# Malawi Cichlid Tank Change



## NatBarry (Feb 19, 2008)

You all know I have a 55g that is a malawi cichlid tank, I'm getting a bit fed up of the tank because the fish dont have must personality and they are getting boring...plus you can only put certain fish in there, you have to be careful because they are very aggressive etc. So, Ive decided I want a change...Im thinking of getting rid of them all but I may keep the convict cichlid. If i did get rid of them, would I have to completely start the tank up again to have different fish in the tank or are there any fish that would be ok in the setup how it is??

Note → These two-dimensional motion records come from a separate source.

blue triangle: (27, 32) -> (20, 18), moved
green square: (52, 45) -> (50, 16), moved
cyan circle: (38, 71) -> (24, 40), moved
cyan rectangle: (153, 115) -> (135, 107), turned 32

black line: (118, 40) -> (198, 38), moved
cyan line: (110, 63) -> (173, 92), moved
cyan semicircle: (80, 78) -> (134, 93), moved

I'm looking to go with cichlids again but something a little more intelligent, like severum's etc. Are there any fish you could suggest?

Nathan


----------



## emc7 (Jul 23, 2005)

Wait a minute, you want to ditch your Africans because of aggression, but the keep the convict? IMO, the American cichlids are more aggressive. The Africans will chase everything but the Americans will kill their partners. 

IMO: Most mbuna that are sold for 55 gallon tanks are really too aggressive to be kept in them all their lives. IMO: A 55 should have smaller, less agressive mbuna like P. Saulosi and yellow labs. IMO: most metriaclima (zebras, kenyi) and Labeotropheus will get too big and mean eventually. 

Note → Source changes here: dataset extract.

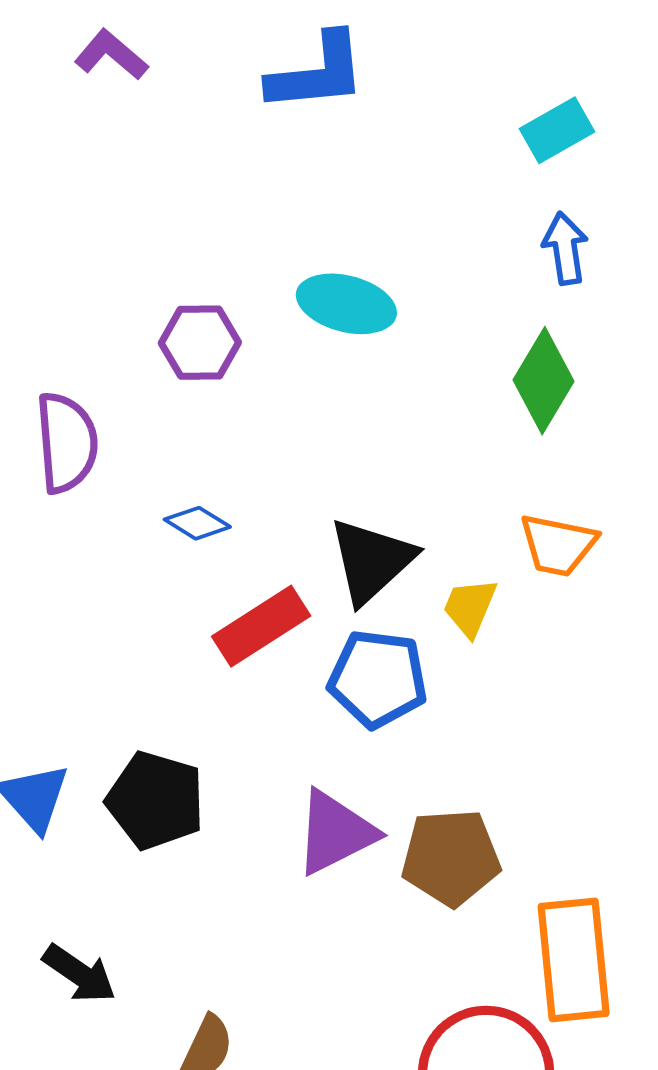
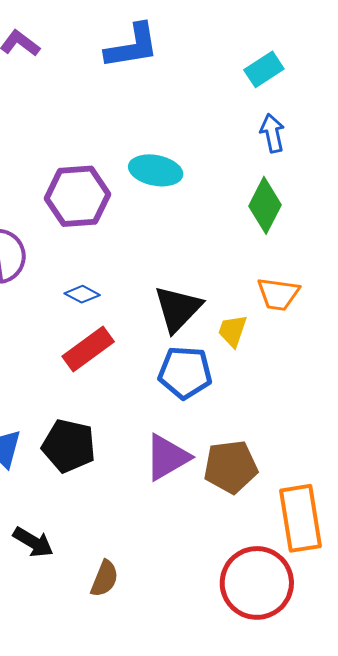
purple hexagon: (200, 343) -> (78, 196), size x1.5
red rectangle: (261, 626) -> (88, 349), moved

I'm not sure what you mean by intelligence. I've read cichlid intelligent goes along with size and age. So I'd guess pea**************** bass are pretty wiley. But even little cichlids like rams seem bright to me. If you like biparental care (like severums) but don't want to go to all Americans, you could go to jewel fish (Hemichromis) or kribs (pelvicachromis) from African rivers or L. tanginika (N. Lelupi, Julies). Both would deal with high pH water. The Tanginikans would also appreciate any rocks you have. I'd recommend Hemichromis lifalil http://cichlid-forum.com/profiles/species.php?id=2508 . I think that 4" size mentioned is a bit on the small side for a tank-raised fish. It prefers softer water, but most cichlids are adaptable. The picture doesn't do it justice. They are bright red with blue-green spangles. And a 55 should be big enough to have other fish in there, too. I don't know it you can get this fish in England without shipping it, though. Kribs would also work.


----------



## NatBarry (Feb 19, 2008)

The convict is not that aggressive to believe it...I want to get rid of them because there are not many fish you can put in with them and they are getting pretty boring. By intelligent I mean...a fish that comes up to the tank to greet you, is calm etc.
I really do like the Hemichromis lifalil after checking out the link, they are just right but I've never seen them round here...which is a big shame. 

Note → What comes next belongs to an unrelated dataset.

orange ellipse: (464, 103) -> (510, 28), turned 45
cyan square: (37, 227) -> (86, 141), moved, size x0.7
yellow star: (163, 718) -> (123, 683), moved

Yes, I quite like the jewel cichlids and severums, you say they can go straight into the tank once the malawi's have gone?? Also, so severums would be ok?

Thanks for your help!


----------



## emc7 (Jul 23, 2005)

Severums are kind of like angels, they like soft, low pH water and plants and driftwood rather than rocks. To keep them in high pH, hard water you'd have to acclimate them. What is you tap water like? Do you buffer or have crushed coral/dolomite in the tank for the Africans? If yes, you'd want to do a 100% water change and change the substrate out before severums, but not before tanginikans (Calvus are neat). Jewels prefer neutral, soft water, so acclimate them if the water is hard. 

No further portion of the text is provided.